Most of the beautiful produce is Guyana-grown; much of it was new to me, but not to my Guyana-born friend who led us through the market, chatting with vendors, sharing memories and making the visit far different from my visits to other markets over the years. I also learned that numbers of the tropical fruits have different names in different parts of the Caribbean.
Locally-produced oils and sauces abound, often staying green by re-using plastic containers
Stabroek is not the city’s only market, but it’s the one people mean when they say “the big market,” and its reach extends far beyond the city—the incredibly crowded plaza in front, filled with stands, cars, pedestrians and more, is also the transfer point where mini-buses arrive from other towns and other parts of the city.
Behind Stabroek is the market’s other transit hub, the ‘Stelling,’ where small ferries come and go, bound for towns and villages across the Demerara River and downstream. Stelling is an old Dutch word for port or harbor, a reminder that before British rule, Guyana was a Dutch colony and Georgetown’s name was Stabroek.
The river’s rich brown color is because of the strong currents carrying silt from the rich interior rainforests of Guyana. Below, birdcages at the Stelling.
There’s been a market on the site, at the edge of the river, for longer than records show; when it was first mentioned in 1792, it had been in existence for a while, starting as a place where enslaved Africans were allowed to sell produce on Sundays. It became an official market in 1842 after slavery was abolished and after Dutch rule was replaced by British.

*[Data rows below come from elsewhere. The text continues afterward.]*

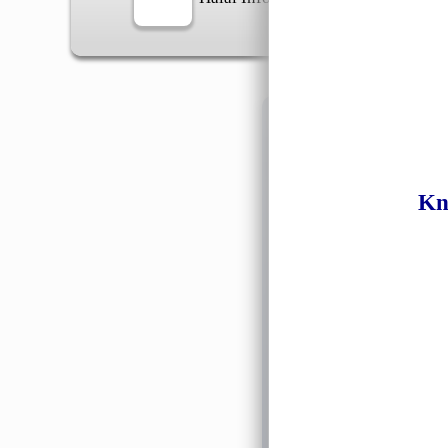
Information
Kn
General Info
➡️
Address:
No 1, Jalan 
Google Map
Waz
➡️
Opening hour:
Monday
➡️Whatsapp number:
+6
➡️Company Name: LEE
➡️Business Registratio
➡️TIN number: C588643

Fresh fish and seafood occupy a sizable part of the market, along with stands cutting and selling meats.
Stabroek is also a place for shoes and clothing, with large displays, including garments hung in the aisles above the stands.
Stabroek has quite a few shops selling gold and silver jewelry, and there are several pharmacies. And if shopping makes you hungry… there are snacks and meals of all sorts on offer.
The first market hall, built of native woods, was created just after 1842, but by 1870 it had already become too small, and planning started for the present market.
Surprisingly, the market was ‘built’ in the U.S. by Edge Moor Iron Works in Delaware. The development of iron- and steel-frame techniques at the time made it possible to prepare all the parts for large buildings in one place and then erect them in another—an early use of pre-fab building.
The whole process took just over fifteen months, and the new building opened with great ceremony on November 1, 1880. Its four-faced clock, with a bell ringing on the half-hour, became one of the city’s most recognizable landmarks. Stabroek Market may be the oldest building still in use in the city.
Sadly, the bell no longer rings, but the clock is scheduled for repair and perhaps the bell will follow. With or without them, Stabroek is an amazing place to visit, and very much ‘the big market,’ and an amazing place to visit and shop.